The Deceptive Fillers To Look Out For In Frozen Smoothie Mixes

Your favorite frozen smoothie mix might be working against you. Freezer aisle smoothie packs are a big convenience, just plop one into the blender with some milk or ice, and bam — instant liquid lunch. Maybe you drink smoothies for the health benefits of consuming more fruits and vegetables, or perhaps they are your meal replacement on the go, pre-workout fuel, or simply because they're delicious. Whether you drink them to bulk up or to lose weight, some frozen smoothie mixes have a deceptive, little secret you need to know about: fillers.

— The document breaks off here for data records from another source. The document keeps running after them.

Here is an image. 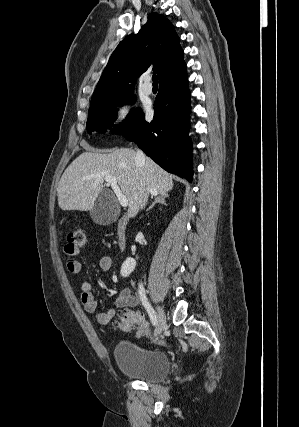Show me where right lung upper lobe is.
<instances>
[{
    "mask_svg": "<svg viewBox=\"0 0 299 427\" xmlns=\"http://www.w3.org/2000/svg\"><path fill=\"white\" fill-rule=\"evenodd\" d=\"M183 53L170 21L152 13L138 34L127 36L114 50L91 102L133 91L136 78L151 64L159 82L185 70Z\"/></svg>",
    "mask_w": 299,
    "mask_h": 427,
    "instance_id": "obj_1",
    "label": "right lung upper lobe"
}]
</instances>
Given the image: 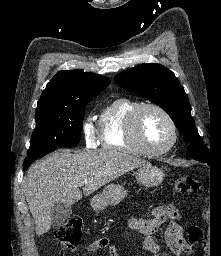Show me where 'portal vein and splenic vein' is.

The worst offenders in this category are added sugars. Fruits and some vegetables already have their own natural sugars, which you already expect in your smoothie, while hidden processed sugars can be harmful. If you drink smoothies for weight loss, you might not realize how much extra sugar can be hiding within those innocuous frozen packs of mixed fruit. They could contain covert allergen triggers or even affect blood sugar levels.

That being said, you do not have to give up your daily smoothie fix, but you do need to know what's in the mix. Learn to read misleading food labels to spot the fillers, sugars, and other additives that might be lurking in your frozen smoothie.

Frozen smoothie mixes can be filled with added sugars

The average person consumes too much sugar, and the top source to blame for this is sugar-sweetened beverages — including frozen smoothie mixes. The dangers of consuming too much sugar are obesity, type 2 diabetes, high blood pressure, heart disease, and a host of other conditions. If you are already dealing with one or more of these, then avoiding excess sugar is of even greater importance. This is where recognizing deceptive marketing tactics used on food labels comes in.

Despite truth in labeling laws, corporations exploit loopholes to conceal what really goes into their products. For example, there are over 60 different ways to refer to sugar. Those with the word sugar in their name are obvious: beet sugar, brown sugar, cane sugar, caster sugar, confectioner's sugar, palm sugar, etc. But sugar is also disguised by other names. Check for ingredients ending in -ose, such as glucose, fructose, and sucrose, which are all sugars. Other names sugar masquerades as are: barley malt, dextrose, juice concentrate, high-fructose corn syrup, and maltose. Does your frozen smoothie mix list any of these on the label?

Smoothie mixes are sometimes advertised as sugar-free when sweetened with unrefined sugars like agave nectar, maple syrup, molasses, or rice syrup. The reality is that these are all still sugar. Companies get away with calling these sugar-free because they do not contain white sugar. Pretty sneaky.

What other additives are hiding in your frozen smoothie mix?

Artificial sweeteners like aspartame, saccharin, and sucralose can also find their way into frozen smoothies. Are artificial sweeteners better than sugar, or even safe? That's debatable, but we prefer our smoothies to be both refreshing and chemical-free.

Another common additive to watch for is protein powder. Vegans should pay attention to the protein's source, which could be eggs, or milk derivatives like whey. Allergy sufferers must be on alert for triggers like soy, peanuts, and wheat gluten. There are still more fillers used in smoothie mixes to look out for, like the thickeners and emulsifiers maltodextrin, psyllium, xanthan gum, and carrageenan.

The best way to avoid added sugars and fillers in your smoothie is to make your own. Try bananas as a sweet and creamy base with no sugar needed. If you like things super sweet, throw in some dates instead of processed sugar. Hide greens like spinach in a smoothie to boost nutrients, add protein with yogurt or silken tofu, get healthy fats from nut butters or avocado, fiber from oats, and omega-3s from chia, flax, or hemp seeds. There are even genius smoothie hacks to help you save time, like freezing fresh fruit before blending, which adds volume to your frosty treat. You can still enjoy ready-made frozen smoothie mixes though, just be sure to always read the fine print.